Start of Block
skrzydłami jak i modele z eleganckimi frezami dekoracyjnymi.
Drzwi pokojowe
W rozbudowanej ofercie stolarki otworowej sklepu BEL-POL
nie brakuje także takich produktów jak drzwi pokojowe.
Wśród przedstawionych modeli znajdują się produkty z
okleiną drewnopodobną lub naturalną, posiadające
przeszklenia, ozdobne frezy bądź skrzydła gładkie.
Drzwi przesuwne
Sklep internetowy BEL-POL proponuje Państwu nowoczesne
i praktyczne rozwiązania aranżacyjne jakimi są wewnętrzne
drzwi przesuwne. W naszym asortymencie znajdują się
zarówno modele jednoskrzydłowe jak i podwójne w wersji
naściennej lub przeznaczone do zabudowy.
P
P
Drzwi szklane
End of Block
Start of Block
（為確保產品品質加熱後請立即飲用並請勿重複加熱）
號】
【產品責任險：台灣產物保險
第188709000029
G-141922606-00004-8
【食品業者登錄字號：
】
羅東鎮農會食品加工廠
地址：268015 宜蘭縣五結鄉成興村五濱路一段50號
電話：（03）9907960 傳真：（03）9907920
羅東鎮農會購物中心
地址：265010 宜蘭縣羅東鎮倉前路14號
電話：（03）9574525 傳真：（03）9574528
End of Block
▶ [Description of the task] Within the material above, extract exactly the lines that start at the line containing "skrzydłami jak i" and stop after the line containing "przeszklenia, ozdobne frezy", and only those.

▶ [The completed task]
skrzydłami jak i modele z eleganckimi frezami dekoracyjnymi.
Drzwi pokojowe
W rozbudowanej ofercie stolarki otworowej sklepu BEL-POL
nie brakuje także takich produktów jak drzwi pokojowe.
Wśród przedstawionych modeli znajdują się produkty z
okleiną drewnopodobną lub naturalną, posiadające
przeszklenia, ozdobne frezy bądź skrzydła gładkie.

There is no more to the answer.